Attempted Resolution:

I try to cancel DispatchKey.CompositeImplicitAutograd of upsample_nearest2d, like:

def disable_implicit_decomposition():
    '''
    Since torch official will implicitly decompose some aten ops,
    disable some ops here to avoid poor performance after decompose.
    '''
    disable_aten_ops = [
        'aten.upsample_nearest1d.vec', 'aten.upsample_nearest1d.default',
        'aten.upsample_nearest2d.vec', 'aten.upsample_nearest2d.default',
        'aten.upsample_nearest3d.vec', 'aten.upsample_nearest3d.default',
    ]

    for op_override in decomposition_table.keys():
        if str(op_override) in disable_aten_ops:
            if DispatchKey.Autograd in op_override.py_kernels:
                op_override.py_kernels.pop(DispatchKey.Autograd)
            if DispatchKey.CompositeImplicitAutograd in op_override.py_kernels:
                op_override.py_kernels.pop(DispatchKey.CompositeImplicitAutograd)

However, this modification causes the upsample_nearest2d operator to be dispatched to the C++ implementation of upsample_nearest2d.

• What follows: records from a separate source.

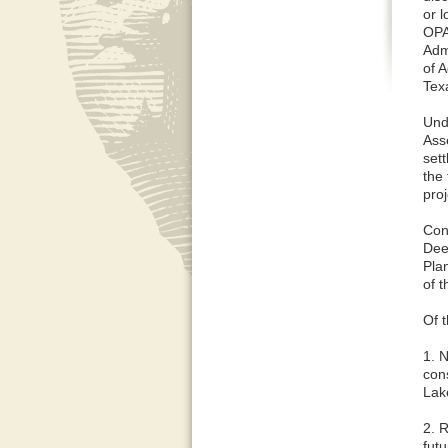
or 
OPA
Adm
of A
Tex
Und
Ass
set
the 
pro
Con
Dee
Pla
of t
Of t
1. 
con
Lak
2. R
fut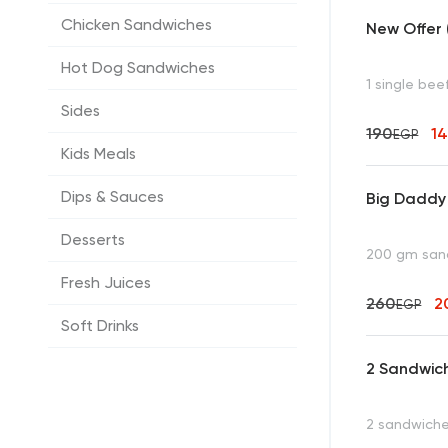
Chicken Sandwiches
New Offer 
Hot Dog Sandwiches
1 single be
Sides
190
1
EGP
Kids Meals
Dips & Sauces
Big Daddy
Desserts
200 gm sandw
Fresh Juices
260
2
EGP
Soft Drinks
2 Sandwic
2 sandwiches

The input.sizes () function causes an error when torch.compile (dynamic=True) is executed.

Tensor upsample_nearest2d(
    const Tensor& input,
    at::OptionalIntArrayRef output_size,
    std::optional<ArrayRef<double>> scale_factors) {
  auto osize = compute_output_size(input.sizes(), output_size, scale_factors);
  auto scale_h = get_scale_value(scale_factors, 0);
  auto scale_w = get_scale_value(scale_factors, 1);
  return at::upsample_nearest2d(input, osize, scale_h, scale_w);
}

raise error:

Cannot call sizes() on tensor with symbolic sizes/strides

Questions and Discussion Points

1、Why add DispatchKey.CompositeImplicitAutograd for upsample_nearest2d? The root cause is that you can’t do input.size () in c++ implementation?

2、Why does the upsample_nearest2d function need to call the _upsample_nearest and decomposes to a bunch of small operators ? The problem I encountered in this scenario can also be solved by directly calling torch.ops.aten.upsample_nearest2d in upsample_nearest2d.

@register_decomposition([aten.upsample_nearest2d.default, aten.upsample_nearest2d.out])
@aten.upsample_nearest2d.default.py_impl(DispatchKey.CompositeImplicitAutograd)
@aten.upsample_nearest2d.default.py_impl(DispatchKey.Autograd)
@out_wrapper(preserve_memory_format=True, exact_dtype=True)
def upsample_nearest2d(
    input: Tensor,
    output_size: List[int],
    scales_h: Optional[float] = None,
    scales_w: Optional[float] = None,
) -> Tensor:
    # return _upsample_nearest(input, output_size, [scales_h, scales_w])
    return torch.ops.aten.upsample_nearest2d(input, output_size, scales_h, scales_w)

3、Is there a more appropriate way to achieve my goal without splitting the operator during torch.compile?